COEUR d'ALENE - Kootenai County residents steered into a packed parking lot at the Elections Office on Tuesday.

The office front door flew open again and again, ushering in a steady stream of citizens antsy to jump on the first day of in-person absentee voting.

By the end of the day, 253 had filled out ballots, said Elections Manager Carrie Phillips.

"We expected a busy day, and that's what happened," a tired Phillips said on Tuesday afternoon.

This kind of bustle isn't common preceding most elections, Phillips said. Obviously, the presidential election has an atypical allure.

A bulk of the crowd registered before voting, she added, which also "tends to be the case for presidential elections."

Some who voted were about to hasten out of town before temperatures drop. Others were just eager to act on their civic responsibility.

John and Susan Martin, leaving to winter in Tucson in a few days, lauded the early voting option after casting their ballots.

"Most people head off in the winter and don't want like to go down on election days, because there are long lines," said John, a Coeur d'Alene resident.

The elections staff was equipped for crowds. By the front counter, an extra table was positioned with a cheery greeter, directing voters on registration and paperwork.

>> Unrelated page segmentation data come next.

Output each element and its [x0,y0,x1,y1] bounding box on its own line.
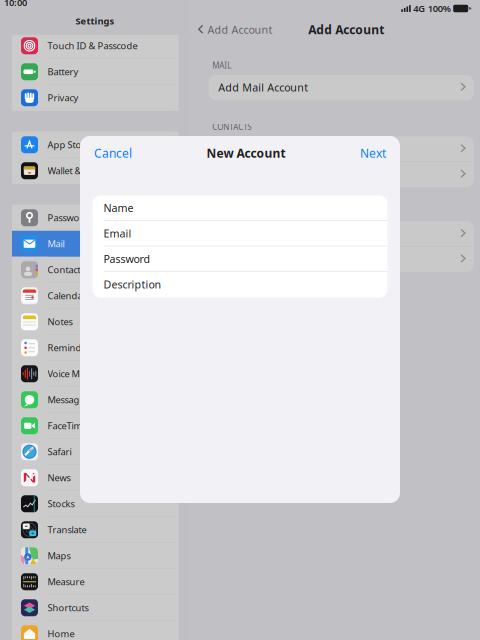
button[interactable]: Shortcuts [12,595,178,621]
staticText: Next [360,145,386,161]
staticText: Touch ID & Passcode [48,40,138,52]
button[interactable]: App Store [12,132,178,158]
staticText: 100% [428,2,451,15]
staticText: Add Mail Account [218,80,308,94]
staticText: Measure [48,576,84,588]
staticText: Calendar [48,290,86,302]
button[interactable]: Passwords [12,205,178,231]
staticText: Stocks [48,498,74,510]
staticText: Password [104,252,150,266]
button[interactable]: Messages [12,387,178,413]
staticText: Voice Memos [48,368,104,380]
staticText: Privacy [48,92,78,104]
button[interactable]: News [12,465,178,491]
button[interactable]: Voice Memos [12,361,178,387]
button[interactable]: Next [352,136,400,170]
button[interactable]: Touch ID & Passcode [12,33,178,59]
staticText: Battery [48,66,78,78]
button[interactable]: Add Mail Account [208,75,474,100]
staticText: Settings [76,15,114,27]
staticText: 4G [413,2,425,15]
button[interactable]: Maps [12,543,178,569]
button[interactable]: Mail [12,231,178,257]
staticText: Messages [48,394,88,406]
staticText: Contacts [48,264,84,276]
button[interactable]: Description [92,272,388,298]
button[interactable]: Outlook.com [208,247,474,272]
staticText: CONTACTS [212,122,251,132]
button[interactable]: Add Account [190,17,278,42]
button[interactable]: Notes [12,309,178,335]
button[interactable]: Password [92,246,388,272]
button[interactable]: Measure [12,569,178,595]
staticText: Passwords [48,212,94,224]
button[interactable]: iCloud [208,136,474,162]
button[interactable]: Contacts [12,257,178,283]
staticText: Add Account [208,22,272,37]
button[interactable]: Name [92,196,388,221]
button[interactable]: Email [92,221,388,246]
button[interactable]: Stocks [12,491,178,517]
staticText: Home [48,628,74,640]
staticText: News [48,472,70,484]
button[interactable]: FaceTime [12,413,178,439]
button[interactable]: Battery [12,59,178,85]
staticText: Description [104,277,162,292]
staticText: 10:00 [4,0,27,9]
staticText: Email [104,226,132,240]
button[interactable]: Translate [12,517,178,543]
staticText: Translate [48,524,86,536]
staticText: Mail [48,238,64,250]
button[interactable]: Wallet & Apple Pay [12,158,178,184]
staticText: Name [104,201,134,215]
button[interactable]: Reminders [12,335,178,361]
staticText: Notes [48,316,72,328]
staticText: Wallet & Apple Pay [48,165,126,177]
button[interactable]: Calendar [12,283,178,309]
staticText: Safari [48,446,72,458]
button[interactable]: Home [12,621,178,640]
button[interactable]: Safari [12,439,178,465]
button[interactable]: Exchange [208,221,474,247]
staticText: Reminders [48,342,94,354]
staticText: Cancel [94,145,132,161]
staticText: MAIL [212,60,231,71]
staticText: New Account [206,145,286,161]
staticText: iCloud [218,142,251,156]
staticText: Maps [48,550,70,562]
button[interactable]: Cancel [80,136,140,170]
staticText: Shortcuts [48,602,88,614]
staticText: FaceTime [48,420,88,432]
button[interactable]: Google [208,162,474,187]
staticText: App Store [48,139,90,151]
staticText: Add Account [308,22,384,37]
button[interactable]: Privacy [12,85,178,111]
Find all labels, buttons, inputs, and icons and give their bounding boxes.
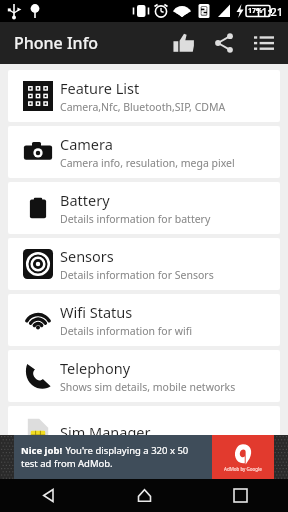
button[interactable]: Recent apps xyxy=(192,479,288,512)
button[interactable]: Camera xyxy=(8,126,280,178)
button[interactable]: More options xyxy=(244,23,284,63)
button[interactable]: Share xyxy=(204,23,244,63)
button[interactable]: Sensors xyxy=(8,238,280,290)
staticText: Feature List xyxy=(60,78,140,98)
staticText: AdMob by Google xyxy=(224,466,262,472)
button[interactable]: Back xyxy=(0,479,96,512)
staticText: You're displaying a 320 x 50 xyxy=(63,444,189,457)
button[interactable]: Battery xyxy=(8,182,280,234)
button[interactable]: Home xyxy=(96,479,192,512)
button[interactable]: AdMob by Google xyxy=(212,435,274,479)
staticText: Telephony xyxy=(60,358,131,378)
button[interactable]: Wifi Status xyxy=(8,294,280,346)
staticText: Sim Manager xyxy=(60,422,151,442)
staticText: Details information for battery xyxy=(60,212,211,226)
staticText: Camera xyxy=(60,134,113,154)
staticText: Shows sim details, mobile networks xyxy=(60,380,236,394)
staticText: Nice job! xyxy=(21,444,63,457)
button[interactable]: Telephony xyxy=(8,350,280,402)
staticText: Camera,Nfc, Bluetooth,SIP, CDMA xyxy=(60,100,226,114)
staticText: Wifi Status xyxy=(60,302,133,322)
staticText: Camera info, resulation, mega pixel xyxy=(60,156,235,170)
staticText: Battery xyxy=(60,190,110,210)
button[interactable]: Feature List xyxy=(8,70,280,122)
staticText: test ad from AdMob. xyxy=(21,457,113,470)
staticText: 11:21 xyxy=(255,4,284,19)
button[interactable]: Nice job! xyxy=(21,435,205,479)
button[interactable]: Sim Manager xyxy=(8,406,280,458)
button[interactable]: Rate app xyxy=(164,23,204,63)
staticText: Phone Info xyxy=(14,32,99,54)
staticText: Details information for wifi xyxy=(60,324,193,338)
staticText: Details information for Sensors xyxy=(60,268,214,282)
staticText: 17% xyxy=(248,6,263,16)
staticText: Sensors xyxy=(60,246,114,266)
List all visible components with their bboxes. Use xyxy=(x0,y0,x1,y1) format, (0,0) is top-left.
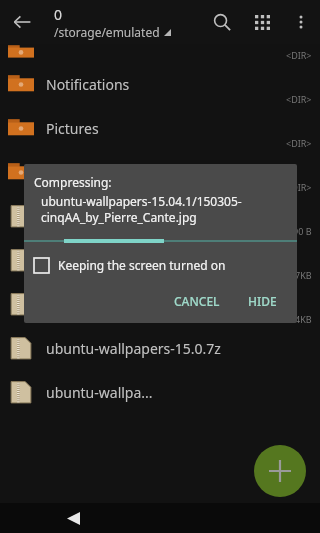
staticText: Download.7z xyxy=(46,207,320,226)
button[interactable]: ubuntu-wallpa... xyxy=(0,370,320,414)
button[interactable]: More options xyxy=(282,3,320,41)
staticText: /storage/emulated xyxy=(54,24,160,40)
button[interactable]: <DIR> xyxy=(0,42,320,62)
staticText: ubuntu-wallpa... xyxy=(46,383,320,402)
staticText: 4KB xyxy=(295,313,312,325)
button[interactable]: HIDE xyxy=(240,289,285,313)
button[interactable]: Pictures xyxy=(0,106,320,150)
button[interactable]: View mode xyxy=(242,2,282,42)
staticText: <DIR> xyxy=(286,181,312,193)
staticText: IFFSpecs.lzh xyxy=(46,251,320,270)
button[interactable]: 0 xyxy=(54,5,202,40)
staticText: Compressing: xyxy=(34,174,112,190)
button[interactable]: libusb-1.0.21.zip xyxy=(0,282,320,326)
staticText: Keeping the screen turned on xyxy=(58,257,226,273)
staticText: ubuntu-wallpapers-15.0.7z xyxy=(46,339,320,358)
button[interactable]: Back xyxy=(58,503,88,533)
button[interactable]: Download.7z xyxy=(0,194,320,238)
button[interactable]: Search xyxy=(202,2,242,42)
staticText: Pictures xyxy=(46,119,320,138)
button[interactable]: Add xyxy=(254,445,306,497)
button[interactable]: Back xyxy=(0,0,44,44)
staticText: 0 xyxy=(54,5,63,24)
button[interactable]: ubuntu-wallpapers-15.0.7z xyxy=(0,326,320,370)
staticText: 319.07KB xyxy=(272,269,312,281)
staticText: <DIR> xyxy=(286,49,312,61)
button[interactable]: CANCEL xyxy=(166,289,228,313)
staticText: Notifications xyxy=(46,75,320,94)
staticText: libusb-1.0.21.zip xyxy=(46,295,320,314)
staticText: Podcasts xyxy=(46,163,320,182)
button[interactable]: Podcasts xyxy=(0,150,320,194)
button[interactable]: Notifications xyxy=(0,62,320,106)
staticText: 90 B xyxy=(293,225,312,237)
staticText: ubuntu-wallpapers-15.04.1/150305-cinqAA_… xyxy=(41,193,289,225)
button[interactable]: Keeping the screen turned on xyxy=(34,257,297,273)
staticText: <DIR> xyxy=(286,137,312,149)
staticText: CANCEL xyxy=(174,293,220,309)
button[interactable]: IFFSpecs.lzh xyxy=(0,238,320,282)
staticText: <DIR> xyxy=(286,93,312,105)
staticText: HIDE xyxy=(248,293,277,309)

Tables were pushed together, where folks hunched over absentee request forms. Ballots in hand, voters shuffled down the hall to snuggle up to a ballot box and select local and national leadership.

"It went really smooth," said Aloma Cardoza, standing outside the office with an "I voted" sticker displayed on her sweater.

She voted early to cast her support for President Obama, Cardoza said.

"I don't say that too loud," the Rathdrum woman said with a chuckle.

The Democrat is confident in her presidential candidate because "I'm a political junkie," she said. "I'm watching the polls and I think we're going to carry Ohio and Virginia."

Jerry Sparks, however, cast a ballot marked for Mitt Romney.

"I'm not happy with the way the economy is going. I want to see a change," said Sparks, adding his fixed income has been strained in recent years. "If we keep going the way it's going, it's a losing battle."

B.D. Nelson preferred to have his absentee ballot mailed to him and his wife, after they filled out request forms in person.

"We can take more time to study the issues and make a decision," Nelson explained.

Nelson touted participating in the election at all.

"If you vote and try to put in responsible people, then you have a little voice in your government and how it's run," the Hayden man said. "There are people who don't vote, yet they complain about how things are run."

In-person voting will be available through Friday, Nov. 2, at the Elections Office at 1808 N Third St. in Coeur d'Alene.

The office is open from 8 a.m. to 5 p.m. on weekdays, and will be open from 9 a.m. to 3 p.m. on two Saturdays, Oct. 20 and 27, for in-person voting.

The ballot includes the presidential race, three statewide referendums regarding schools, several county positions and North Idaho College trustees.

All races, and more election information, can be viewed at: www.kcgov.us/elections.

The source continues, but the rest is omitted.